◆ PROBLEM DETAILS ◆
Where a line in the material below has the string "ebenfalls", please report it.

DATA TO USE Block Start

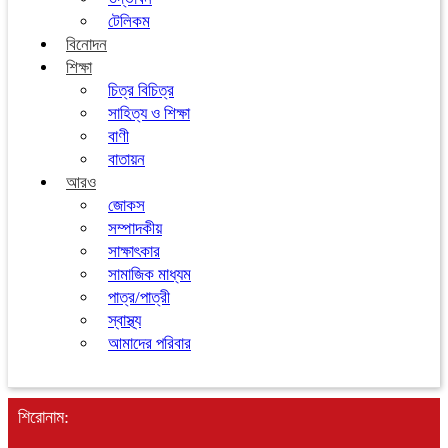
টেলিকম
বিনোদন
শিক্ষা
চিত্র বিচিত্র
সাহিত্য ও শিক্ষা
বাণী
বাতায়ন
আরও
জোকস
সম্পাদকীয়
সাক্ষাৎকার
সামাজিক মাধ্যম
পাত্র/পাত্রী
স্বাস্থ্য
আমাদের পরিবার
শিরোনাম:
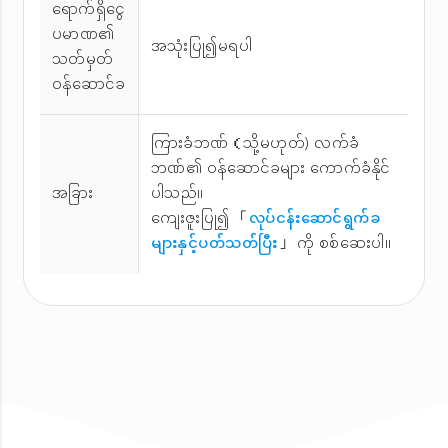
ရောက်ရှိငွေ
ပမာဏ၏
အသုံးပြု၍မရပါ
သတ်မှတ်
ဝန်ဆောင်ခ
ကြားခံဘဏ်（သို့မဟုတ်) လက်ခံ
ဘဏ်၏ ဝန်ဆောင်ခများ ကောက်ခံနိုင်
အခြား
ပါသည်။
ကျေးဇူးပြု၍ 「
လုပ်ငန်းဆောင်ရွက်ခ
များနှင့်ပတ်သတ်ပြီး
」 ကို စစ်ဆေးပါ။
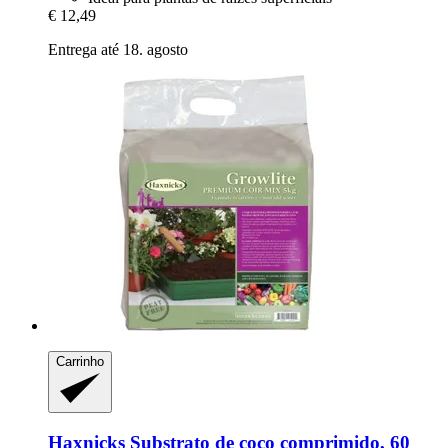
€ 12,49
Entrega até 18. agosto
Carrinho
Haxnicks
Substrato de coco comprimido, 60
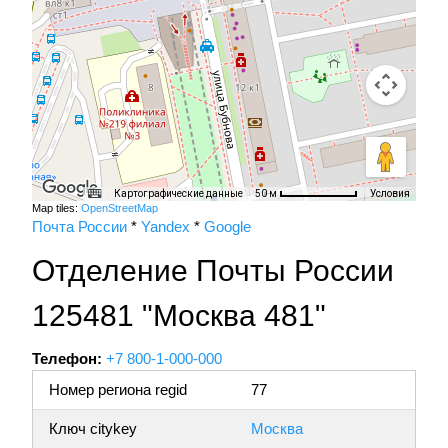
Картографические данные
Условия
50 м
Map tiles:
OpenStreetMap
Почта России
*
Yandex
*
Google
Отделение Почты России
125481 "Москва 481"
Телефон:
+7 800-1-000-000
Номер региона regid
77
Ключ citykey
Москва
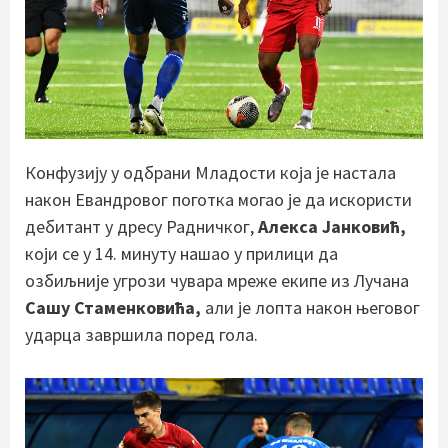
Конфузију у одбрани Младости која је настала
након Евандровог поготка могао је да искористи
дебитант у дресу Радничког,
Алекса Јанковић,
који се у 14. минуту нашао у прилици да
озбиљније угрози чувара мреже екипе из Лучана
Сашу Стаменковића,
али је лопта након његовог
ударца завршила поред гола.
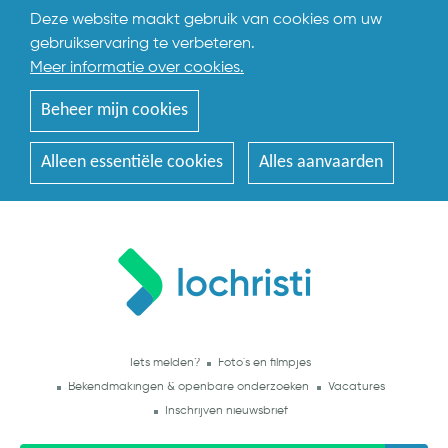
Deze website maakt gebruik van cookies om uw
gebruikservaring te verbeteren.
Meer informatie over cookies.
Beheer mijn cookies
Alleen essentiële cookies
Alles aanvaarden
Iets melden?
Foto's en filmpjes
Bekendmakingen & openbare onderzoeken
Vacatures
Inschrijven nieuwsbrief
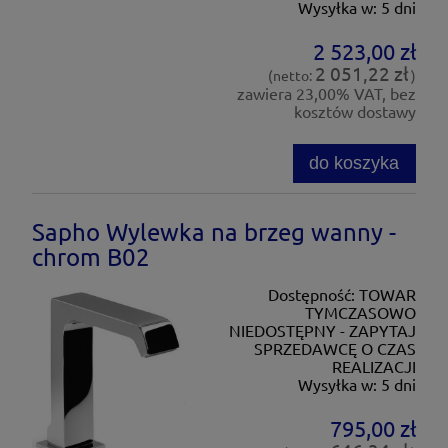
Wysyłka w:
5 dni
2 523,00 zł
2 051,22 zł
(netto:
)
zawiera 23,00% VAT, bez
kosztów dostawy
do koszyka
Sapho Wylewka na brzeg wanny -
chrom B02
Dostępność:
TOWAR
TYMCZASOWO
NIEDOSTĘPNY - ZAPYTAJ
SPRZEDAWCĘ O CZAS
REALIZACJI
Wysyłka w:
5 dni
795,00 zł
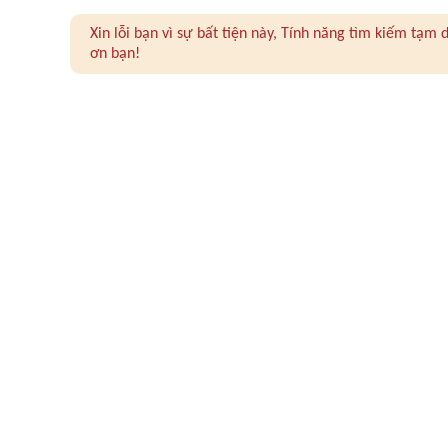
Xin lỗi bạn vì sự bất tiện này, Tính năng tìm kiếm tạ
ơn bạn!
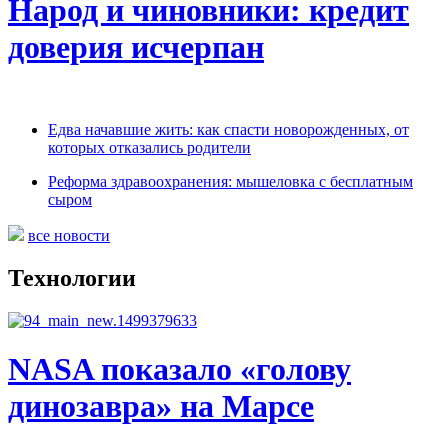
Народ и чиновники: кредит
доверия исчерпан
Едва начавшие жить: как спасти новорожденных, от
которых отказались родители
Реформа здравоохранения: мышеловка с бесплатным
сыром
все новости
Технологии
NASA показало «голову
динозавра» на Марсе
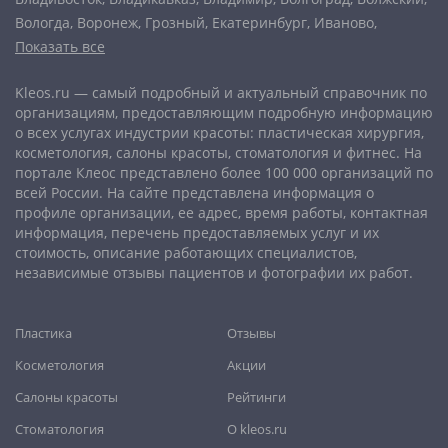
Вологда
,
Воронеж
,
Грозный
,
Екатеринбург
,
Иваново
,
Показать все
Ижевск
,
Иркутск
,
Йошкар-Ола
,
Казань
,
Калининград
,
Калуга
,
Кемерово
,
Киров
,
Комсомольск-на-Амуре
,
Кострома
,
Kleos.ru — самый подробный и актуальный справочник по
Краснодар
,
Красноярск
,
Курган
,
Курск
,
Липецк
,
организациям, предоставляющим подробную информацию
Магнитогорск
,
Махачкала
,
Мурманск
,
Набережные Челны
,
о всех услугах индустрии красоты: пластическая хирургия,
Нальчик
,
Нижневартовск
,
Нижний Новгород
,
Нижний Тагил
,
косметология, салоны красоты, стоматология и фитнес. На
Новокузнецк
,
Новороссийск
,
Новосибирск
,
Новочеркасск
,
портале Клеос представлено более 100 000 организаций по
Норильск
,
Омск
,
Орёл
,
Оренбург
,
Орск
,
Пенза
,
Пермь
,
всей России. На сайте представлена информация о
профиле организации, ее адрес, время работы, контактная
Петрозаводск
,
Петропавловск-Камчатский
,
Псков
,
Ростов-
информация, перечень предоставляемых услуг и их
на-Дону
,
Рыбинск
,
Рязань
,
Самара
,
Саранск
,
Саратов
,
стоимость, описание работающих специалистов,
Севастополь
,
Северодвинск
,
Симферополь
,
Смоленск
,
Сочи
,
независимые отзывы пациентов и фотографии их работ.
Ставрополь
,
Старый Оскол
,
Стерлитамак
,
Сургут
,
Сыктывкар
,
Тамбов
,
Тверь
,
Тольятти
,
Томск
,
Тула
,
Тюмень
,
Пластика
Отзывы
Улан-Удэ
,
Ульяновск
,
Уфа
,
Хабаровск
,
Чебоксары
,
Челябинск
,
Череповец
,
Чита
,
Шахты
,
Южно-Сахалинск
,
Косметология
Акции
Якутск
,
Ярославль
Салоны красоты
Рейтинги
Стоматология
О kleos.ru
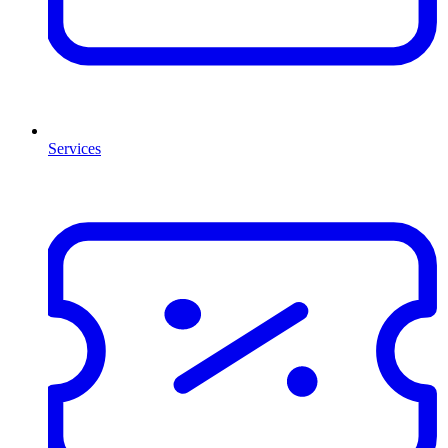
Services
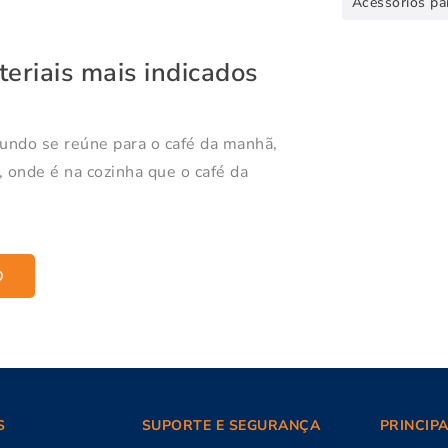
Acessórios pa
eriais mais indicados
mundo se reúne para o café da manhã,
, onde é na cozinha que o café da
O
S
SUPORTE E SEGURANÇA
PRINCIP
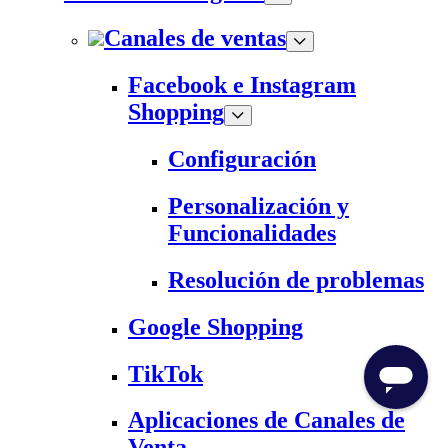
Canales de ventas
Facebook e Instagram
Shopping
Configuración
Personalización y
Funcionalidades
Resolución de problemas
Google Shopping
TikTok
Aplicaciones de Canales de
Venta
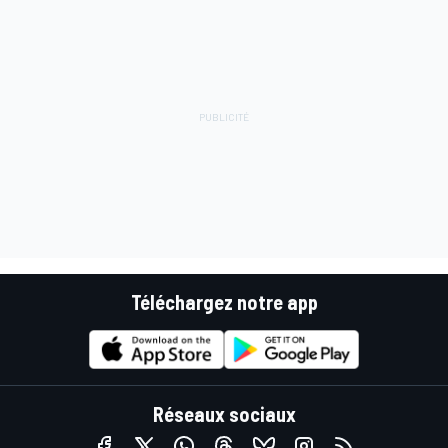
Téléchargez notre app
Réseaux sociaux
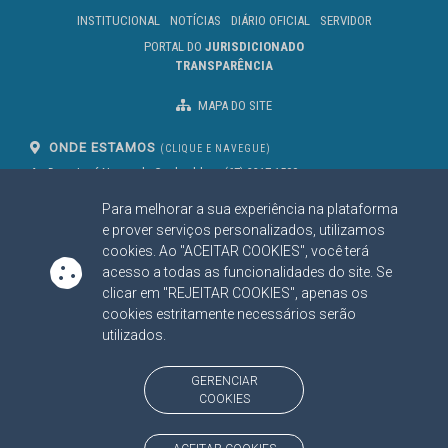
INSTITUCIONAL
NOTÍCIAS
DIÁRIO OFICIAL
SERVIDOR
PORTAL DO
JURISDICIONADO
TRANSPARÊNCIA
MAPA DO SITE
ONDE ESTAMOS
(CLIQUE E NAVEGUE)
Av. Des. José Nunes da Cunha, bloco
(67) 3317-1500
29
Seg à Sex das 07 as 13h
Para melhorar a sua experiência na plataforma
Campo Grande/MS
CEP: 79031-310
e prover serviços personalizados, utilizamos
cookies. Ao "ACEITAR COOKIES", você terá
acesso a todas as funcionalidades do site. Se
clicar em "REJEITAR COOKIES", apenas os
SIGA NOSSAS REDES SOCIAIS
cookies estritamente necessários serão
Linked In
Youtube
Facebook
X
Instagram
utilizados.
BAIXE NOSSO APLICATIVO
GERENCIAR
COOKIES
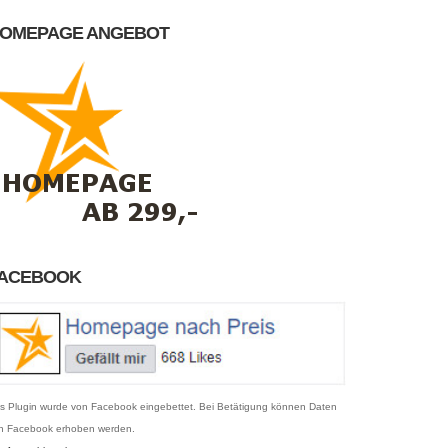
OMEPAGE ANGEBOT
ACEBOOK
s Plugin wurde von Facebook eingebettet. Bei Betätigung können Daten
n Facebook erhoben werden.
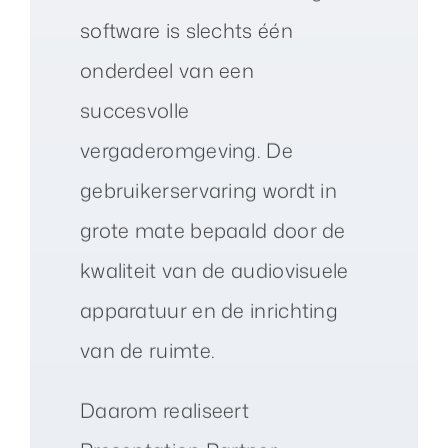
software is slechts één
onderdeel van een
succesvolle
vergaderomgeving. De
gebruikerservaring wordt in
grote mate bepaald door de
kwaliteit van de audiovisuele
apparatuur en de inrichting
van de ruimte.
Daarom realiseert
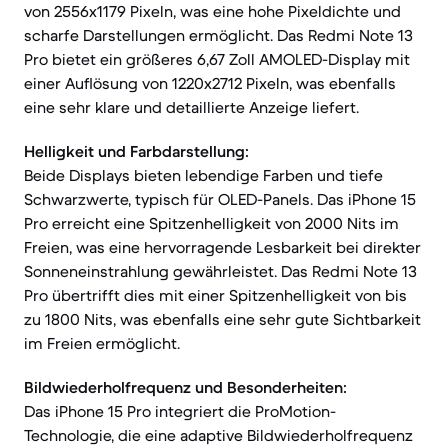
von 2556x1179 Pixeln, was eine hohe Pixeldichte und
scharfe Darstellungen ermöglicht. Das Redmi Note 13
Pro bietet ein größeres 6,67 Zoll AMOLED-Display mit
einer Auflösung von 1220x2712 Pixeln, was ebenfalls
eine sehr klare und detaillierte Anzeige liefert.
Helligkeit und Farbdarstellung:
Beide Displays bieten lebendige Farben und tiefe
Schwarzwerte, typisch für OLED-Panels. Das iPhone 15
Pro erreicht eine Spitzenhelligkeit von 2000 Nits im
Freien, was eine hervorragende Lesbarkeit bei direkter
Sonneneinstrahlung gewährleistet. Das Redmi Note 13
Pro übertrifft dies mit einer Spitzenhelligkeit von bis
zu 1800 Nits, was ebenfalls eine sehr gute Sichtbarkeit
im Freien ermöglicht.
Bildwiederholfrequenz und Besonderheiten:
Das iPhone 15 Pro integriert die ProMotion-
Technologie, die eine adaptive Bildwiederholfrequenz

DATA TO USE Block End

◆ WORKED SOLUTION ◆
einer Auflösung von 1220x2712 Pixeln, was ebenfalls
zu 1800 Nits, was ebenfalls eine sehr gute Sichtbarkeit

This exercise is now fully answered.